Cloning Of DNase B Gene And Its Expression In E.coli

DNase B is one of the secretory proteins of Group A 8-hemolytic streptococci (GAS), and exits in almost all GAS. DNase B sequence is conservative, can be used to test the antibody of DNase B. The anti-deoxyribonuclease-B titer (anti-DNase-B, or ADB) is regarded as one of the most sensitive markers of GAS infection, and recommended by Jones standard. However, the liquid culture of GAS is more complicated, dangerous and cost much. Furthermore, purifications of DNase B are complicated too.
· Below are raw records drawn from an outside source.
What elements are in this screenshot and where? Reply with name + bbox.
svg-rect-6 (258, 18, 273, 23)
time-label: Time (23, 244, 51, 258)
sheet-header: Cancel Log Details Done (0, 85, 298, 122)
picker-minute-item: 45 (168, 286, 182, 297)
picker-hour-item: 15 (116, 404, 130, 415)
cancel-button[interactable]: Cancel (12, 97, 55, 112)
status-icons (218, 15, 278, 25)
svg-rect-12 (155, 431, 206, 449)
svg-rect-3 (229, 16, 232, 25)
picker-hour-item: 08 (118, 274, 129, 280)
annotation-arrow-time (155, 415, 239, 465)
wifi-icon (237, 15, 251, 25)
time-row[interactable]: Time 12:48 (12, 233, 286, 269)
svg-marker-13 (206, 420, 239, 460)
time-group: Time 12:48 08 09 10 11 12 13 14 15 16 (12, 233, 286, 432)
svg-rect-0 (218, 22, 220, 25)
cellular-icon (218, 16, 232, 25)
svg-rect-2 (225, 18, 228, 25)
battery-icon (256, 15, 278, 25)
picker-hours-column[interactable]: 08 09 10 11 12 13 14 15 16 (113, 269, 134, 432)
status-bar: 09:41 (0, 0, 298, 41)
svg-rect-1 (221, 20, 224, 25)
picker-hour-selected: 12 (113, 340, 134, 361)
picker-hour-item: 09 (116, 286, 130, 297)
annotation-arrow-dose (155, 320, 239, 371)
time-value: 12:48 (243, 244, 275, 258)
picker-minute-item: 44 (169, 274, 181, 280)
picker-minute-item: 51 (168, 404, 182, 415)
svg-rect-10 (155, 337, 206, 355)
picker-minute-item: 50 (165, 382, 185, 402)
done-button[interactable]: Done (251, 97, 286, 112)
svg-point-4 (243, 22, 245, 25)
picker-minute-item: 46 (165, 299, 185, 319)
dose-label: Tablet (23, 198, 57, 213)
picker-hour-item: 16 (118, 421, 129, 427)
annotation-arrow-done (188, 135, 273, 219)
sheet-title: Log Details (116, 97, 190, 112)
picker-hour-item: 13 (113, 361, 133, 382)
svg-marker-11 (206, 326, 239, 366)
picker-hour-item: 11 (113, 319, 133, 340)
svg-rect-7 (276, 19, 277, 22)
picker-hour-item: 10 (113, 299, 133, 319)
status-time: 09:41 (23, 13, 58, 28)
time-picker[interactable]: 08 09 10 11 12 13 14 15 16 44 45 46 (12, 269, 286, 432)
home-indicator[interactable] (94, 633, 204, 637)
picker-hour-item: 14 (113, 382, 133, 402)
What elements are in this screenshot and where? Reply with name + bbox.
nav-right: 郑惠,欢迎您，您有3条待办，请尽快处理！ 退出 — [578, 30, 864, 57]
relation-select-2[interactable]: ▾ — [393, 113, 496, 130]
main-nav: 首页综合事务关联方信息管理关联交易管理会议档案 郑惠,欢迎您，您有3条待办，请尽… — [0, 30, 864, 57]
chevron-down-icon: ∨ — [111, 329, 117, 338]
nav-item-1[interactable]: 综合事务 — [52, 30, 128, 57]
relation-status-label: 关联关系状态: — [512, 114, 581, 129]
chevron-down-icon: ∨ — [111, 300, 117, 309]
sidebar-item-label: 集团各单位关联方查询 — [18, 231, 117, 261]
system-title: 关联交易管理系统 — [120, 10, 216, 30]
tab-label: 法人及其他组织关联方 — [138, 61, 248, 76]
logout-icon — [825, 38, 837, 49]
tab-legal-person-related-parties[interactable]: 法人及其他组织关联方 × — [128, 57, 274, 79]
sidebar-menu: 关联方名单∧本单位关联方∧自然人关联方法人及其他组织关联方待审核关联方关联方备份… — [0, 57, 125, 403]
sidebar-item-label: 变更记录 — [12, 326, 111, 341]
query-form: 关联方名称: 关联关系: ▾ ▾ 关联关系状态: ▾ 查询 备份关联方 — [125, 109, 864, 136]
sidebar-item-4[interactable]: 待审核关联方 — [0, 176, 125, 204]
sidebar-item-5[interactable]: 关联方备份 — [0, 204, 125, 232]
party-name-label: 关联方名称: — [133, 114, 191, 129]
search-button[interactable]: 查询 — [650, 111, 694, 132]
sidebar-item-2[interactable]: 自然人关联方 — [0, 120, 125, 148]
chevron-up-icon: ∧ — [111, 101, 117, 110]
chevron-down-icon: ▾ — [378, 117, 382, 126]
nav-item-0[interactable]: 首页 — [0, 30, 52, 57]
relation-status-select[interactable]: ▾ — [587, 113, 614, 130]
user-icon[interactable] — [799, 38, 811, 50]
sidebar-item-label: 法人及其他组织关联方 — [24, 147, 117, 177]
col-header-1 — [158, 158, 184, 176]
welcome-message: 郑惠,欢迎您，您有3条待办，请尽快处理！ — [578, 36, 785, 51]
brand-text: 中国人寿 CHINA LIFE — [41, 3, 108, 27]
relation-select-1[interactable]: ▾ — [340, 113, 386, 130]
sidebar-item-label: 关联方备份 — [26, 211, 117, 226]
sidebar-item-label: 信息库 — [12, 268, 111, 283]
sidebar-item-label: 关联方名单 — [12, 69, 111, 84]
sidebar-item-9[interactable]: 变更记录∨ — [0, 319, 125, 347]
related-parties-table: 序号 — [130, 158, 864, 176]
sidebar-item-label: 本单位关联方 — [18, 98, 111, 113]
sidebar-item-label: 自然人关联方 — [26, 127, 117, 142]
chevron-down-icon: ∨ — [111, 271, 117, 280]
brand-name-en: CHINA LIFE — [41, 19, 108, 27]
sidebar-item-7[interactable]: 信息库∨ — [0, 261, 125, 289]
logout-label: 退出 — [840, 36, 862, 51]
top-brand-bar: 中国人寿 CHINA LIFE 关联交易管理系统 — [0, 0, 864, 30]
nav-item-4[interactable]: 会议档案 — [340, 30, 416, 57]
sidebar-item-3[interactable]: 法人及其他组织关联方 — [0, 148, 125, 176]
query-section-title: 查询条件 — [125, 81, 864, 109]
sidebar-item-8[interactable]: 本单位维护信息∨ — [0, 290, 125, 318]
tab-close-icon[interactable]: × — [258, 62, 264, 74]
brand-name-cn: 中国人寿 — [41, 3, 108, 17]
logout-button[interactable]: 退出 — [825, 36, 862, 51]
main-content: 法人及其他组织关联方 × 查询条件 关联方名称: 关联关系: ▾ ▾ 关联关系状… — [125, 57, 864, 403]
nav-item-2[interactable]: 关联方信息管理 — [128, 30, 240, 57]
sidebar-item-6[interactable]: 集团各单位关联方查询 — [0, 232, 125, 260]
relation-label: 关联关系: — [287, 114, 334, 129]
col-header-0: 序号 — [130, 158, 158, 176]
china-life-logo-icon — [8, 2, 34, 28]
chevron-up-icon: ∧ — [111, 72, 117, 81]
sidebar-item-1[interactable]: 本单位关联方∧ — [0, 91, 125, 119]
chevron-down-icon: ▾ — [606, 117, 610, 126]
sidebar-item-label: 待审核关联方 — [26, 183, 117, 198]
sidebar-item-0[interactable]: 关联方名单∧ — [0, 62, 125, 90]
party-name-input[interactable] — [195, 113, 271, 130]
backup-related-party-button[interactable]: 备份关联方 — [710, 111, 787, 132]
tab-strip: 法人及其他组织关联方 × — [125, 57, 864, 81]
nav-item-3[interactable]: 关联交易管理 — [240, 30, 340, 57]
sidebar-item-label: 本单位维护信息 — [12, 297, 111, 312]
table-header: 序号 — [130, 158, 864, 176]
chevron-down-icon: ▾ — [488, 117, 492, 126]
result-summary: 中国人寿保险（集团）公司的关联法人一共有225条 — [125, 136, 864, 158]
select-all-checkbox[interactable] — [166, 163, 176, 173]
For these reasons, the gene for GAS DNase B has been cloned and vectors incorporating the cloned DNA have been used to transform Escherichia coli, allowing efficient and rapid production of the DNase B in E. coli without the necessity of growing large quantities of S. pyogenes.A strain of GAS was collected from a clinic sample. Primers were designed based on the published sequences of DNase B gene. The genomic DNA of GAS was isolated and used as the PCR template. The DNase B gene were amplified by PCR, the fragments of DNA were cloned into T-vector and checked by sequencing. The DNase B gene, which cloned in this experiment, has 98% homology with those loaded in Genebank.Another PCR were performed, the PCR productions were digested with endonuclease Kpnl and HindIII. and ligated with the plasmids pET-41a(+) cut by the same endonucleases, then transformed E.coli BL21(DE3). The recombinants were screened on the selected plates. One of the recombinants plasmids was isolated, identified, and sequenced. The fusion expressing vector of pET-41a (+) / DNase B was successfully constructed. The DNase B protein was expressed in E coli as fusion protein with glutathione Stransferase(GST) induced by IPTG. The fusion protein was purified by Ni-NTA column. Purified fusion protein was obtained. SDS-PAGE indicates: the recombinant protein mostly was soluble, and a little portion exited in inclusion body. The supernant flows through Ni-NTA gel for affinity chromatography, and thepurity is over 91.5%. The result of Western-blotting indicated the recombinant GST-DNase B fusion protein could specificly react with serum from GAS sufferer; there was an obvious band at 55KD. ELISA test confirms the specificity of this fusion protein. These results indicate that the fusion protein possesses favorable immuno-reactivity. So, these work have laid a solid foundation for the test of anti-DNase B and the research of GAS vaccine.